From the entries, return every line where the string "desde" shows up.

★ ★ ★ ★ ★

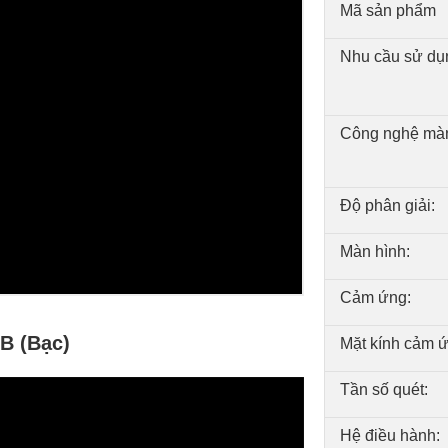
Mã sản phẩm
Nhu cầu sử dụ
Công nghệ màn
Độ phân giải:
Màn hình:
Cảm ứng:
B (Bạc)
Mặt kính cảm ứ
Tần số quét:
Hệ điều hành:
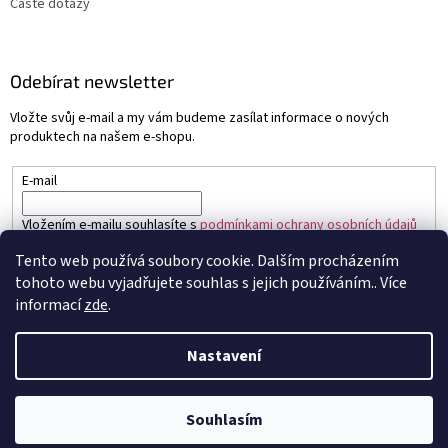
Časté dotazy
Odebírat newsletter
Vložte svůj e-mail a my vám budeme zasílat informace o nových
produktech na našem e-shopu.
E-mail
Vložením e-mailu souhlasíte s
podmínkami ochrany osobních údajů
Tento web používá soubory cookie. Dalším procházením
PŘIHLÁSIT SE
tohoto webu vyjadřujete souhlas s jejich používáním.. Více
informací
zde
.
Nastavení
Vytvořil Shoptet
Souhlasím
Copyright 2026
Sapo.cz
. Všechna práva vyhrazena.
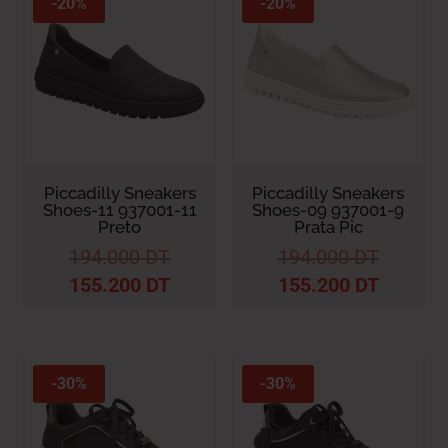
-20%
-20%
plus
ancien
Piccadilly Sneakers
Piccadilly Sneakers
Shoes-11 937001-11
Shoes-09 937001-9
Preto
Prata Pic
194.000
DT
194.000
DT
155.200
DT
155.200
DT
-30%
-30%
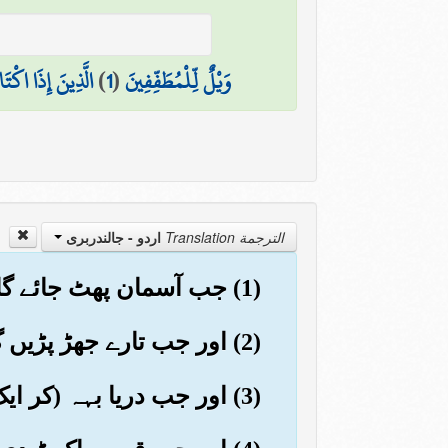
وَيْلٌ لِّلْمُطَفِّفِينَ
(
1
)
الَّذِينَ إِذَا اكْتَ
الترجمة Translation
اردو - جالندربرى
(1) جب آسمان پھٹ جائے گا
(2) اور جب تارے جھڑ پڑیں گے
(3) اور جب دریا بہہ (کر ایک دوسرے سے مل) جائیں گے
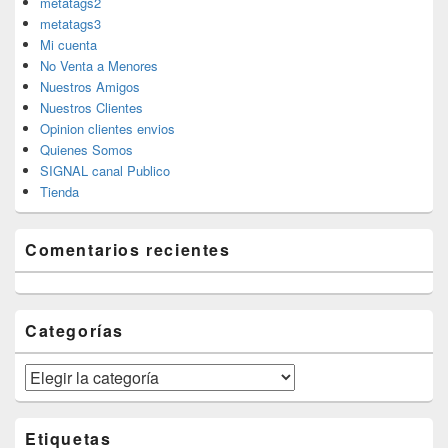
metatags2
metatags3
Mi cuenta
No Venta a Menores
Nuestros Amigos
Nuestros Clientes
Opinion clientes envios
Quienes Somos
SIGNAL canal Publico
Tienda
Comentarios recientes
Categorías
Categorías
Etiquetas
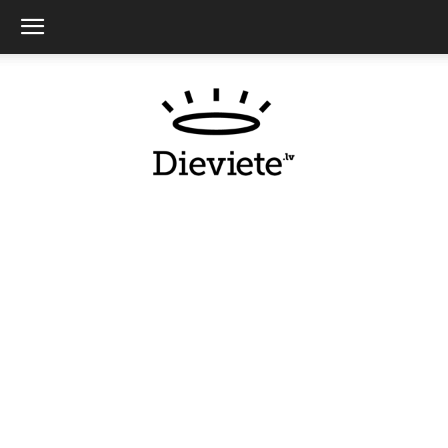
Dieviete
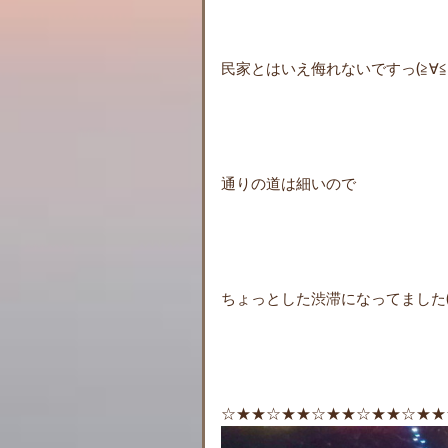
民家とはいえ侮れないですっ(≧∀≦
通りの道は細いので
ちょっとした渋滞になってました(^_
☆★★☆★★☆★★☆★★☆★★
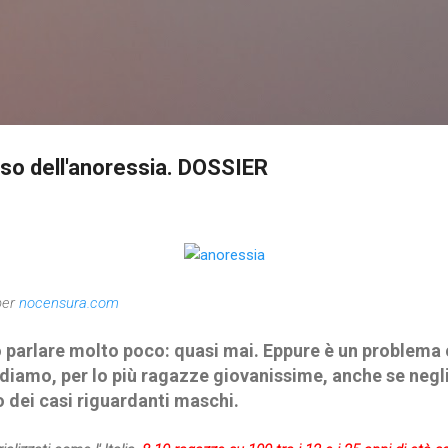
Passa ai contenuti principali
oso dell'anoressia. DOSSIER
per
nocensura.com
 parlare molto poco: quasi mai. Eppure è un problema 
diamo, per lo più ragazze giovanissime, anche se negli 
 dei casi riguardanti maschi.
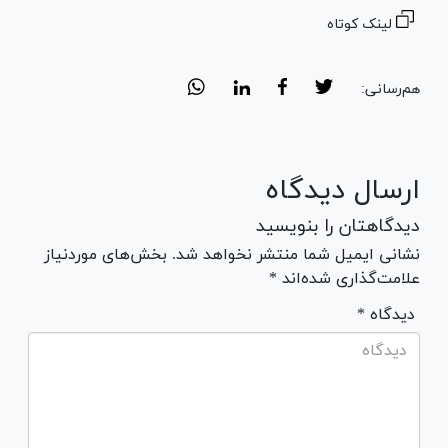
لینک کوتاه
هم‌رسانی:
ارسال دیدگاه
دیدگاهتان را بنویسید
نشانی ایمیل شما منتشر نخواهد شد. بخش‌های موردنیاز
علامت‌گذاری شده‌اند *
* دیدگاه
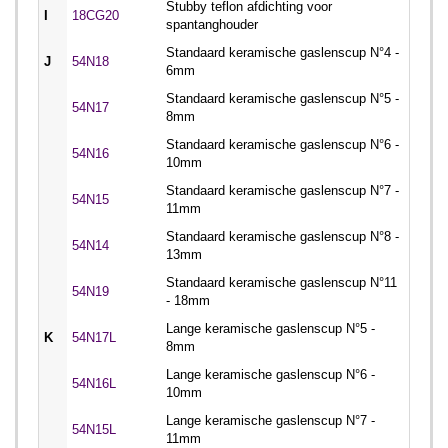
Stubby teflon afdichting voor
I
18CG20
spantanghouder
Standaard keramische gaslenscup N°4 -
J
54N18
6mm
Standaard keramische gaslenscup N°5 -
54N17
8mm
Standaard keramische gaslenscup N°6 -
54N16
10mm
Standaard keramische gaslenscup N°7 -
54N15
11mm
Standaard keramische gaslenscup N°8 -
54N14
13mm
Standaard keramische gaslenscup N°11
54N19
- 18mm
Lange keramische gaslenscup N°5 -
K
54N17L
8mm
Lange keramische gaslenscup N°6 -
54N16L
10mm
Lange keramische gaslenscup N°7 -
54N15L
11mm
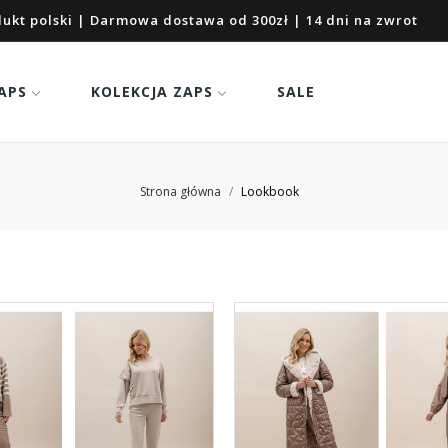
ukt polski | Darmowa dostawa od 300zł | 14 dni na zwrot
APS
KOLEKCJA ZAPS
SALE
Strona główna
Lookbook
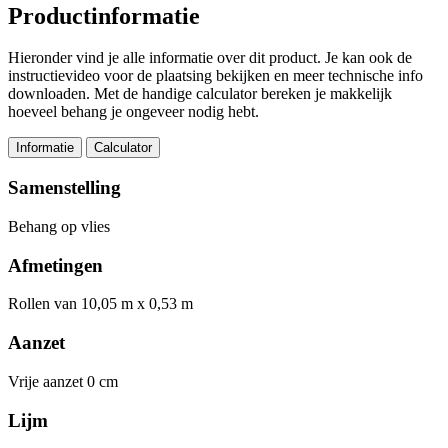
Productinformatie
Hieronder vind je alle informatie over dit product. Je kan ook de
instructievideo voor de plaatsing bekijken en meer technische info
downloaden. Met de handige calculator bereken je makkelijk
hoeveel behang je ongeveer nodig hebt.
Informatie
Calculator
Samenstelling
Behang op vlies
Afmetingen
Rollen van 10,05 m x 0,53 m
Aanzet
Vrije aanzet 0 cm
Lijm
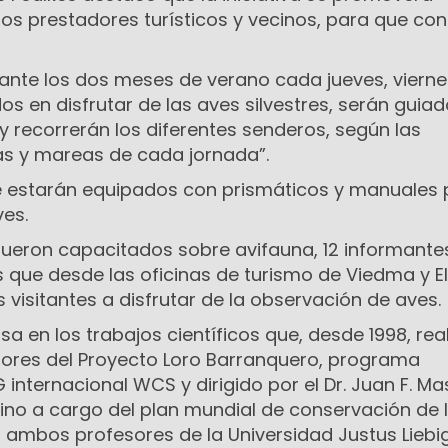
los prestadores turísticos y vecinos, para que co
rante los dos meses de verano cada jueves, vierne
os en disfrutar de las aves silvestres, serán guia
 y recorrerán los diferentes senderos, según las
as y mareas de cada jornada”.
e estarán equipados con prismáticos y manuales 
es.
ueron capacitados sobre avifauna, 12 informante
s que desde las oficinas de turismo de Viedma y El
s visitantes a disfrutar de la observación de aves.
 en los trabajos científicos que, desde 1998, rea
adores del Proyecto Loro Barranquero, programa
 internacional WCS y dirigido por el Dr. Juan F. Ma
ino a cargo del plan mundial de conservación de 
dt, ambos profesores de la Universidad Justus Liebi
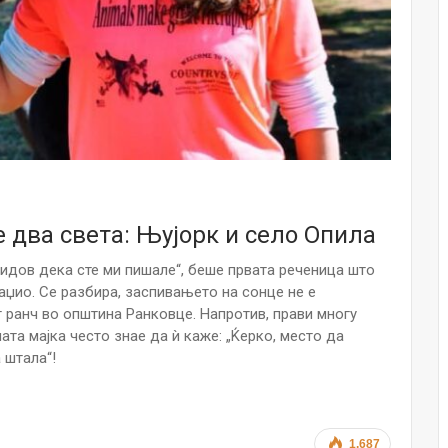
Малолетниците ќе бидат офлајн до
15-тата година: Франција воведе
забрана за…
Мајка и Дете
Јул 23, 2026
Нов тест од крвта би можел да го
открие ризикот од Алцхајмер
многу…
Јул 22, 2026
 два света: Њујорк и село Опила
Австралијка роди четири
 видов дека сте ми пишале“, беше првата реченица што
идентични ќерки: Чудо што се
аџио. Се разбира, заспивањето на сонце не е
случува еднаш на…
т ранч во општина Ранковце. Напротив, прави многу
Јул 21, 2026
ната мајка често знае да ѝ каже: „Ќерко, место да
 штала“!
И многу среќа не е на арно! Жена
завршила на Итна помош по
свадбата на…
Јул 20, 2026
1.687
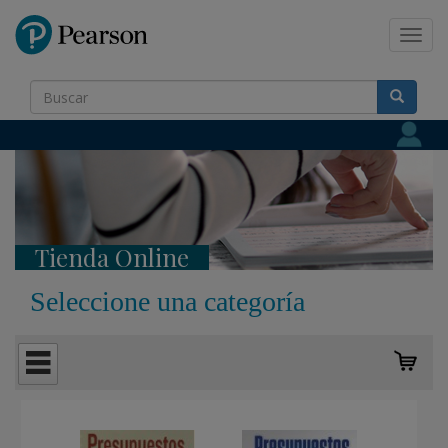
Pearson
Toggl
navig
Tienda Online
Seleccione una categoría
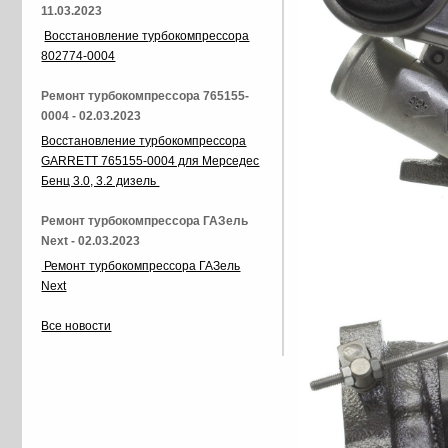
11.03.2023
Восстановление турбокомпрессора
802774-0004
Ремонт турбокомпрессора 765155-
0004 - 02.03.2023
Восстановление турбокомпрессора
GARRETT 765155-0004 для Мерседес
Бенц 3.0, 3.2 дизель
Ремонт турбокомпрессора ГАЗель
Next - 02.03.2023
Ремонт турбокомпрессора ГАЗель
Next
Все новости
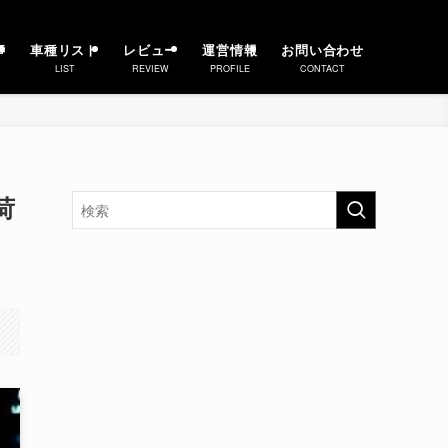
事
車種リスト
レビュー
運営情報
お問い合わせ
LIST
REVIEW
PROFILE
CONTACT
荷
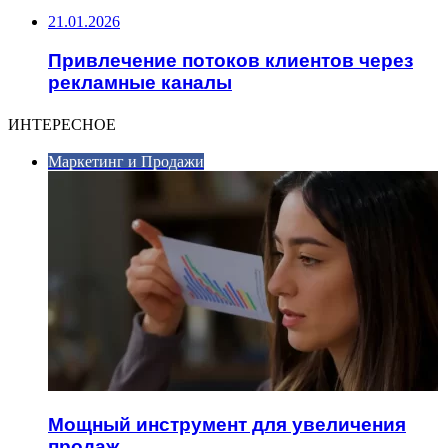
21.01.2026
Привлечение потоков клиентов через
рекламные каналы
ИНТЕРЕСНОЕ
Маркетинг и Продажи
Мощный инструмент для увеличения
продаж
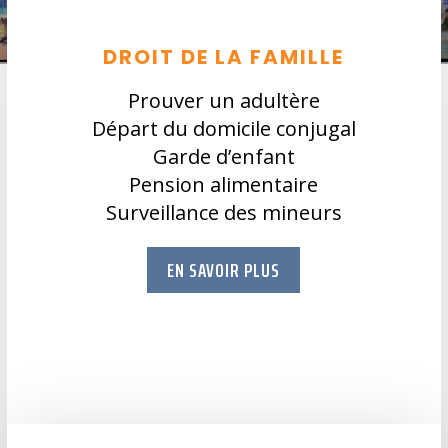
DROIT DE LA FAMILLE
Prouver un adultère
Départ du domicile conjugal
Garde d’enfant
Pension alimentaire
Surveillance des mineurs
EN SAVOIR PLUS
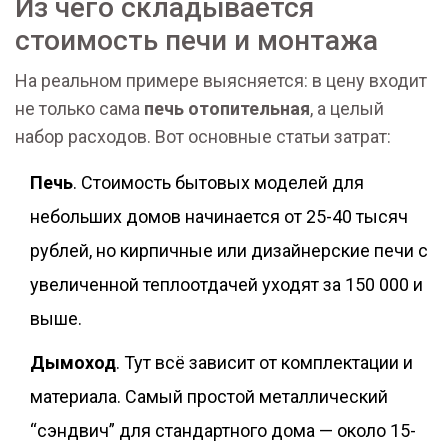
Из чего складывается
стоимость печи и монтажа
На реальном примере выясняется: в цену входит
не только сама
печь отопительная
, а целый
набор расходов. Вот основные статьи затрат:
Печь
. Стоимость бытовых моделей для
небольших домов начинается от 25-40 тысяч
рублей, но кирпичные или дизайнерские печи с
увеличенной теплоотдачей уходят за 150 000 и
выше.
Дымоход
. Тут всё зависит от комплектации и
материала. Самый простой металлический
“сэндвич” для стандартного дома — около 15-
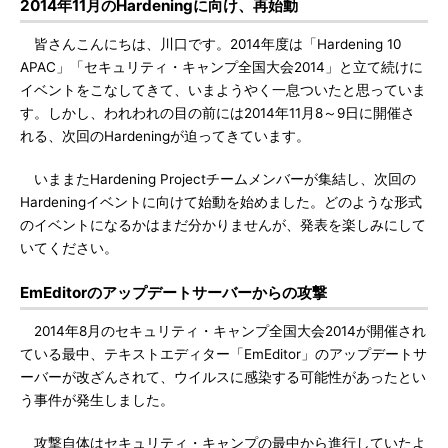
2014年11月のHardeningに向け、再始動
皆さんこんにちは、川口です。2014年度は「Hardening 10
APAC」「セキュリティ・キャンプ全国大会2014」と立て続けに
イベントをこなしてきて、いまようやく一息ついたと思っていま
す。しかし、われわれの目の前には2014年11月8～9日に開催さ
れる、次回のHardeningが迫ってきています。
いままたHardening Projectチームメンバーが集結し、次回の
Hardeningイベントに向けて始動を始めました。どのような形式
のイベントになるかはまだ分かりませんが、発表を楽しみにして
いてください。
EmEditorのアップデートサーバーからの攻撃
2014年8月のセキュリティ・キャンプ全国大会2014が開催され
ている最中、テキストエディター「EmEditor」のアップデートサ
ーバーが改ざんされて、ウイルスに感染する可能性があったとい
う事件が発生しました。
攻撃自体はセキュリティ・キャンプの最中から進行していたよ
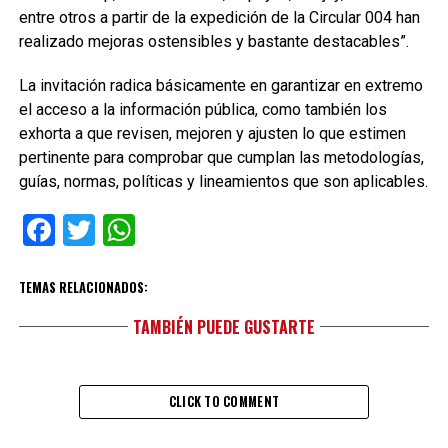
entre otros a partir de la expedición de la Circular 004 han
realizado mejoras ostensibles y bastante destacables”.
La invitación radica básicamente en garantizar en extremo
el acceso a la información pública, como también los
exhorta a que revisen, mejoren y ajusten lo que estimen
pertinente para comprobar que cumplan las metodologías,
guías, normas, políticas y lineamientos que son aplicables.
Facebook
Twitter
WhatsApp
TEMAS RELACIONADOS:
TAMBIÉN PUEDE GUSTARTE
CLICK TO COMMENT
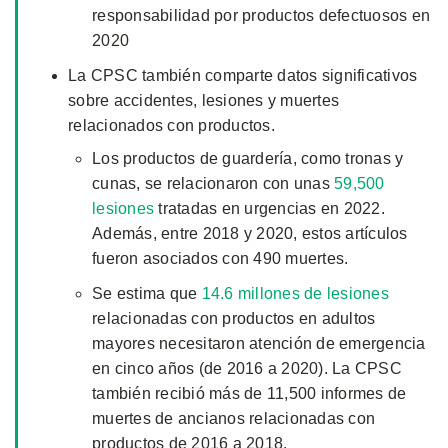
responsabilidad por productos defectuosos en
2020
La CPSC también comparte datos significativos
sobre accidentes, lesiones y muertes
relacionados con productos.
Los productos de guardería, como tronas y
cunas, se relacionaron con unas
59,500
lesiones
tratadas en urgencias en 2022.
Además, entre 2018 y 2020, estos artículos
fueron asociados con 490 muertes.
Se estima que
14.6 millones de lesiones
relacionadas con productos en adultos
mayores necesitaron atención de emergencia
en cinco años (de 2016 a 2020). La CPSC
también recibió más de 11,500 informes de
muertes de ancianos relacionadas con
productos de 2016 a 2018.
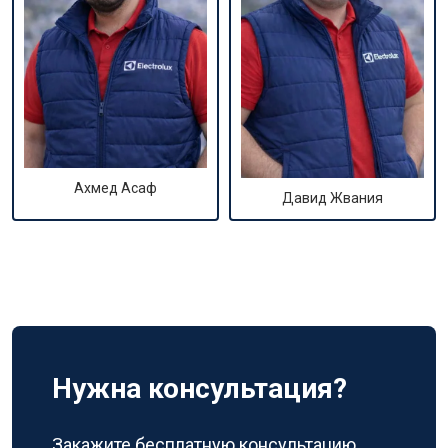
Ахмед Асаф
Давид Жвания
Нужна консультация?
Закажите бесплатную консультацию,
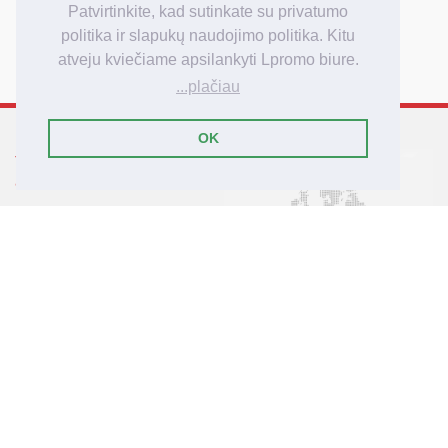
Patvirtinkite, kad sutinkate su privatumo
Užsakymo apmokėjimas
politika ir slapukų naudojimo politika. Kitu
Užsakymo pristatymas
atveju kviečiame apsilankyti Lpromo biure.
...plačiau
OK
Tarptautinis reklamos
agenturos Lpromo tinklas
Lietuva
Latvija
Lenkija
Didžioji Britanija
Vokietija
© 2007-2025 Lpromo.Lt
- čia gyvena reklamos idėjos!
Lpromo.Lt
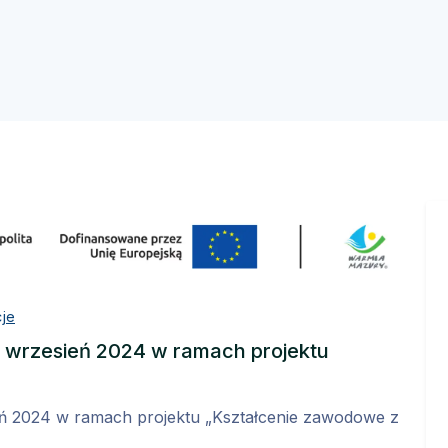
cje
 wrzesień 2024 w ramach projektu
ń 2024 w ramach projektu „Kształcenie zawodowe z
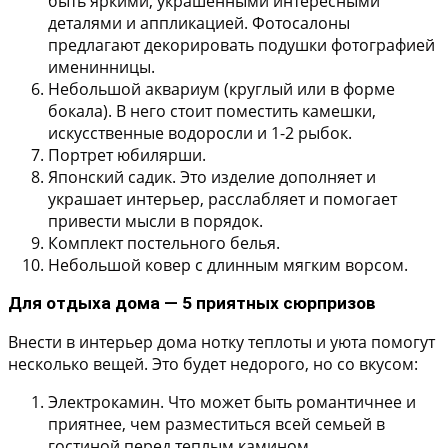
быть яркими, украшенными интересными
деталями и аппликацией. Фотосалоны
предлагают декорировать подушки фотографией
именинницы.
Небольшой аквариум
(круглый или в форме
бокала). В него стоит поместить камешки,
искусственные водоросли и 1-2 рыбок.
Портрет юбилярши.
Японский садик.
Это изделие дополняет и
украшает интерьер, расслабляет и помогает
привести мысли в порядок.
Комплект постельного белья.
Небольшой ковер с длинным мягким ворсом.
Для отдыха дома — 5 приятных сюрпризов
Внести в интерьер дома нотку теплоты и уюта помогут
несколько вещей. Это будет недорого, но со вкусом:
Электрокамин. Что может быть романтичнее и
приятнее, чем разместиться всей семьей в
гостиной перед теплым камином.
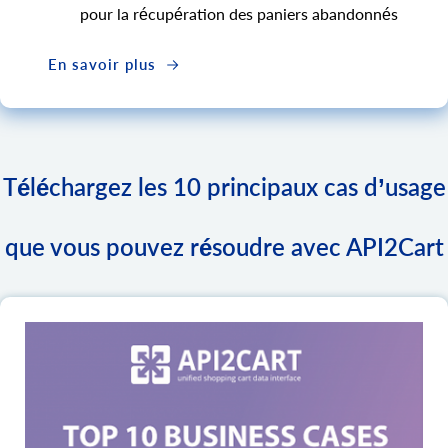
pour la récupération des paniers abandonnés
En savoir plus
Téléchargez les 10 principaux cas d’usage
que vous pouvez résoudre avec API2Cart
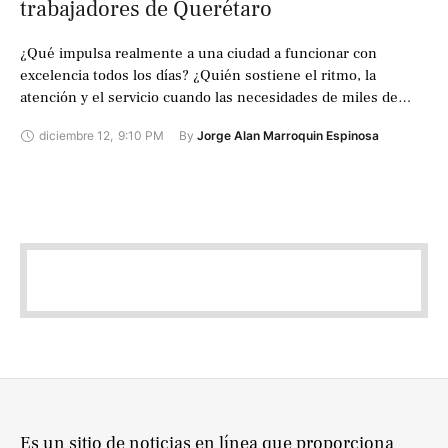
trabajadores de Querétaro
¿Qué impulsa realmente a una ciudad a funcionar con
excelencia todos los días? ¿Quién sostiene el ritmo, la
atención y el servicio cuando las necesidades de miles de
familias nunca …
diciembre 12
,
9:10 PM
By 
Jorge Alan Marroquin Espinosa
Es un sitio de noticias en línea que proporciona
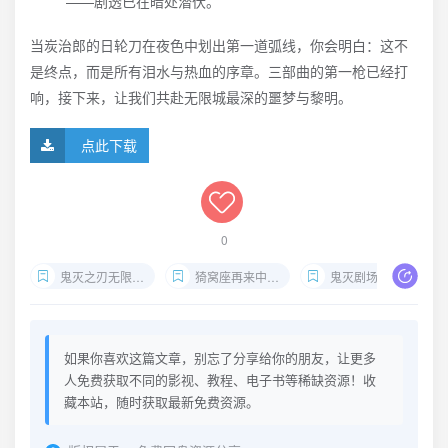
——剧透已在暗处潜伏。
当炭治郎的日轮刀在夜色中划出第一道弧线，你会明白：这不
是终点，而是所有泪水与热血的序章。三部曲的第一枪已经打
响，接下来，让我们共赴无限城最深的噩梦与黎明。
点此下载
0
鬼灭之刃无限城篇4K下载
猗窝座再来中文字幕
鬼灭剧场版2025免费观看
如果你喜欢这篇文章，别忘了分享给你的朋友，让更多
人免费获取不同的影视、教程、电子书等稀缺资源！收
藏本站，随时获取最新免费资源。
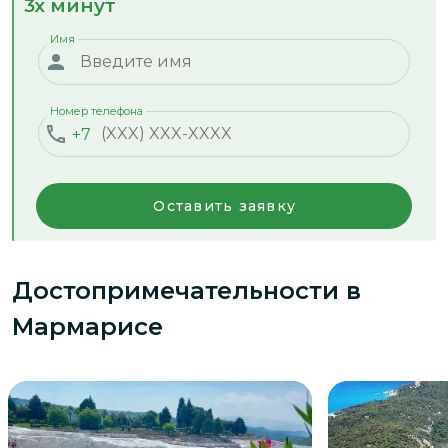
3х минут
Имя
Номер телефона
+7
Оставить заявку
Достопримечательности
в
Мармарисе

★ ★ ★ ★ ★

* The completed task:
s que desde las oficinas de turismo de Viedma y El
 en los trabajos científicos que, desde 1998, rea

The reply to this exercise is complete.